Glycine 176 affects catalytic properties and stability of the Synechococcus sp. strain PCC6301 ribulose-1,5-bisphosphate carboxylase/oxygenase.

A previously described system for biological selection of randomly mutagenized ribulose-1,5-bisphosphate carboxylase/oxygenase (Rubisco) employing the phototrophic bacterium Rhodobacter capsulatus was used to select a catalytically altered form of a cyanobacterial (Synechococcus sp. strain PCC6301) enzyme. This mutant Rubisco, in which conserved glycine 176 was replaced with an aspartate residue, was not able to support CO(2)-dependent growth of the host strain. Site-directed mutant proteins were also constructed, e.g. asparagine and alanine residues replaced the native glycine with the result that these mutant proteins either greatly reduced the ability of R. capsulatus to support growth or had little effect, respectively. Growth phenotypes were consistent with the Rubisco activity levels associated with these proteins, and this was also borne out with purified recombinant proteins. Despite being catalytically challenged, the G176D and G176N mutant proteins were found to exhibit a more favorable interaction with CO(2) than the wild type protein but exhibited a reduced affinity for the substrate ribulose 1,5-bisphosphate. The G176A enzyme differed little from the wild type protein in these properties. None of the mutants had CO(2)/O(2) specificities that differed markedly from the wild type. Further studies taken from the known structure of the Synechococcus Rubisco indicated that substitutions at Gly-176 affected associations between large subunits.
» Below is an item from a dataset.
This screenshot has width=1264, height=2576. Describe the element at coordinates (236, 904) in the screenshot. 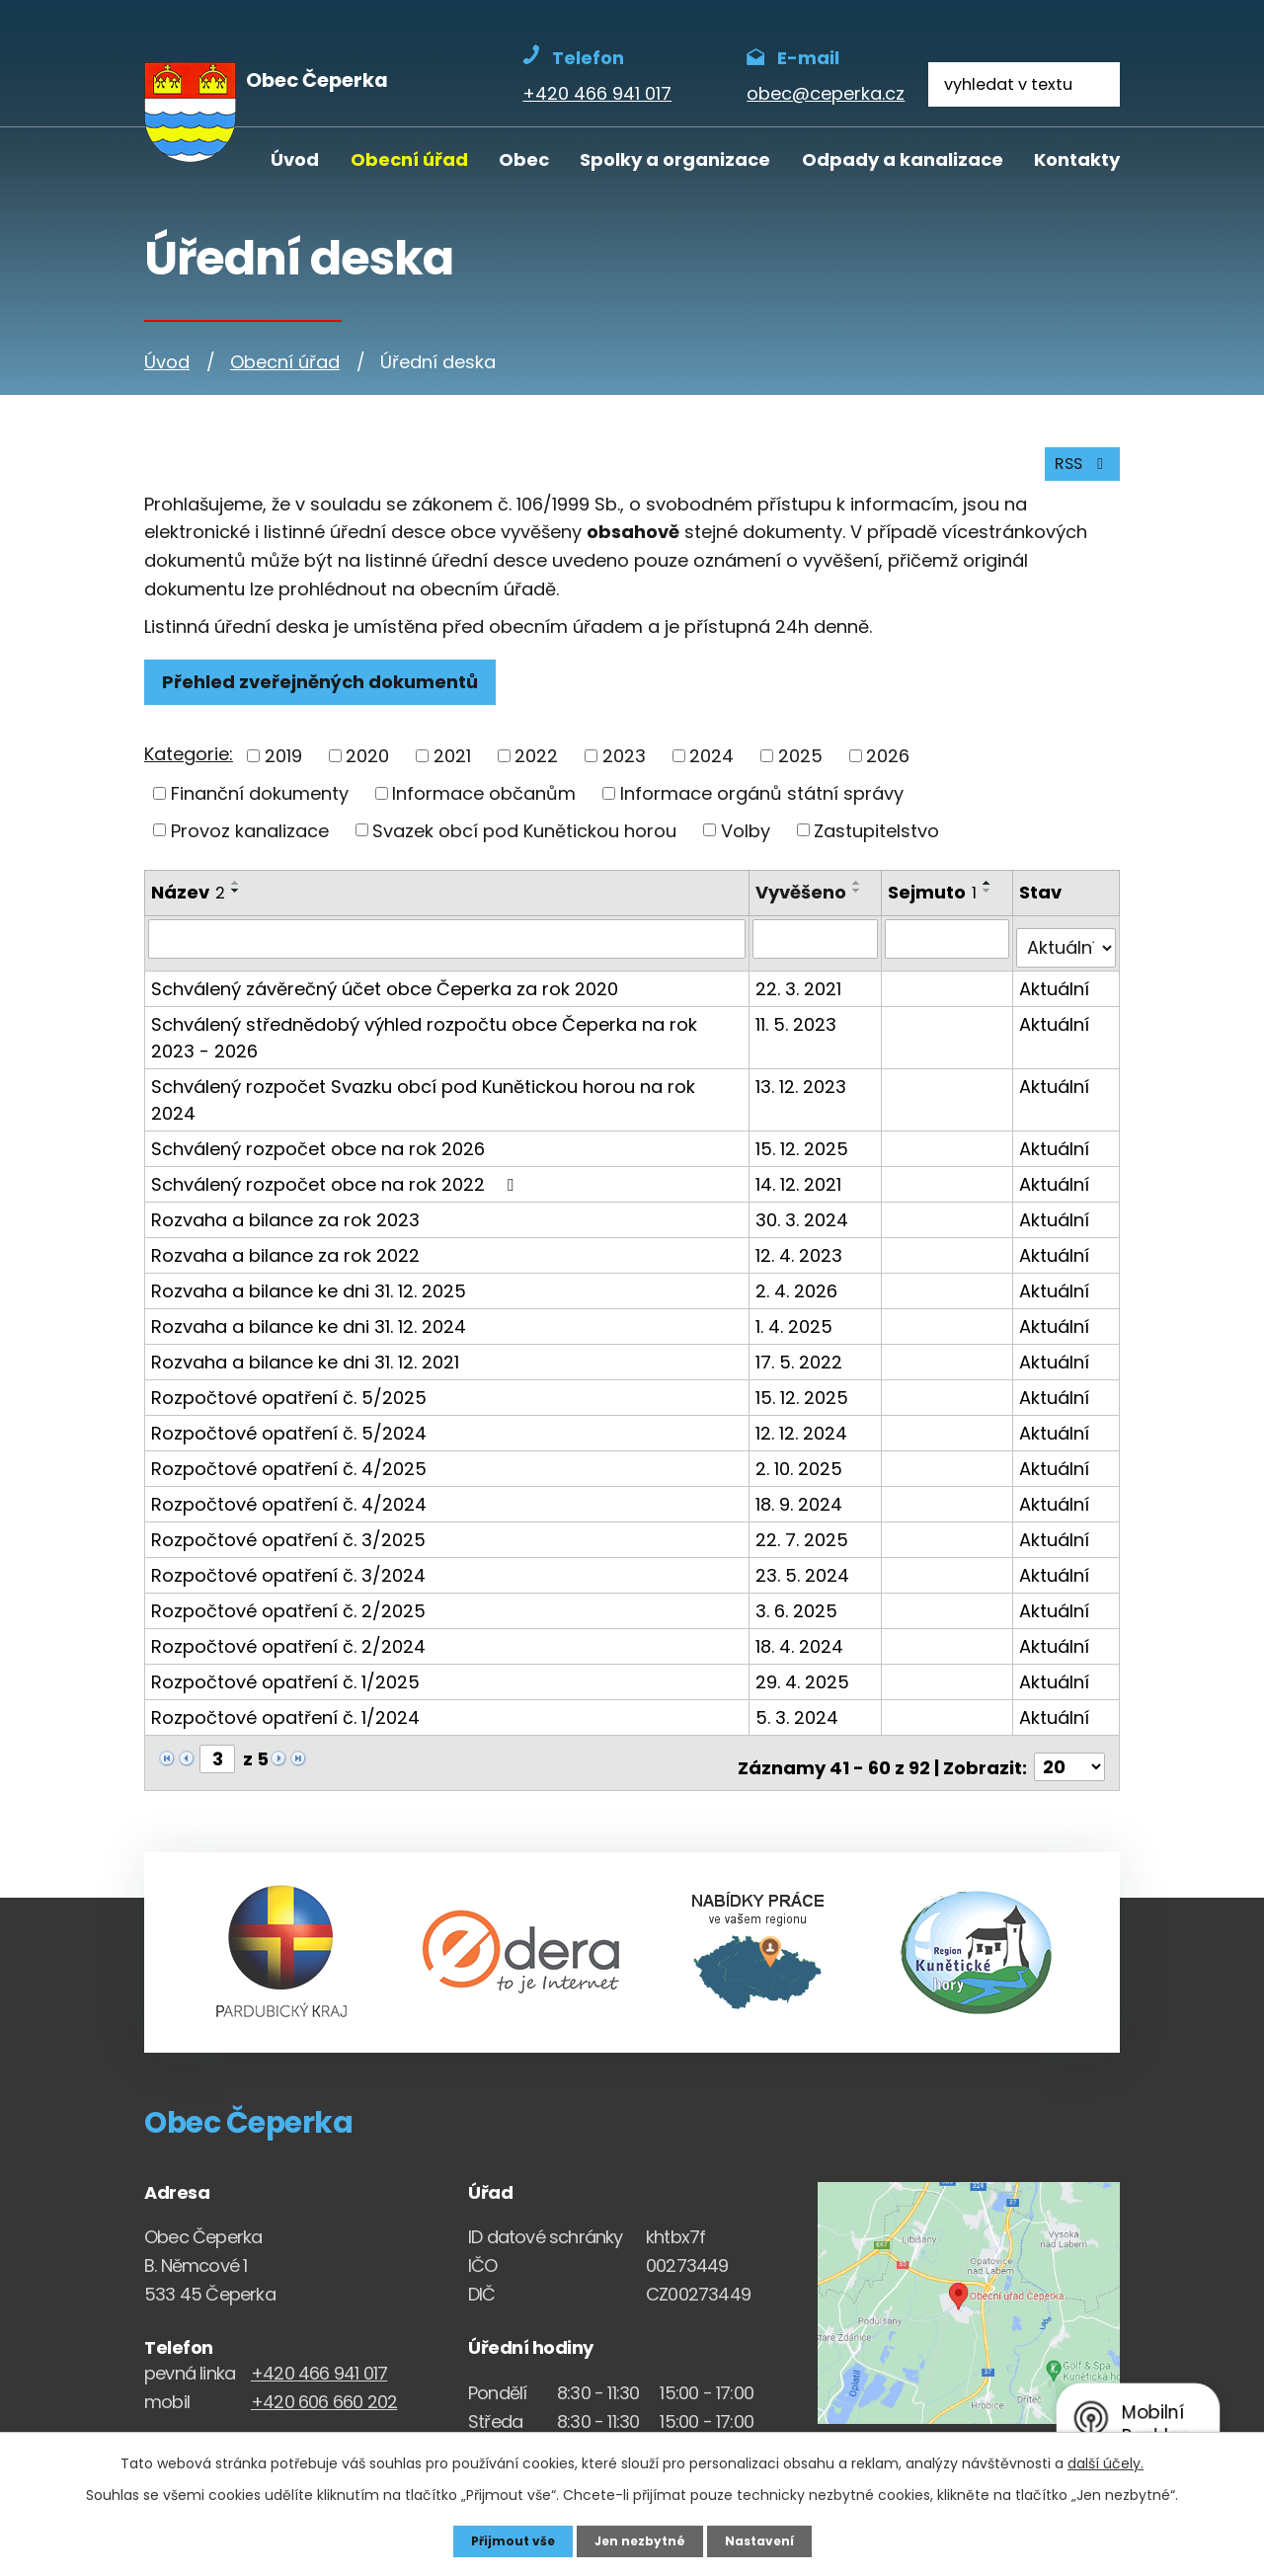

I see `[Seřadit oznámení sestupně]` at that location.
Supporting experimental data included an unusual protein concentration-dependent effect on in vitro activity, differences in thermal stability relative to the wild type protein, and aberrant migration on nondenaturing polyacrylamide gels. From these results, it is apparent that residues not directly located within the active site but near large subunit interfaces can affect key kinetic properties of Rubisco. These results suggest that further bioselection protocols (using these proteins as starting material) might yield novel mutant forms of Rubisco that relate to key functional properties.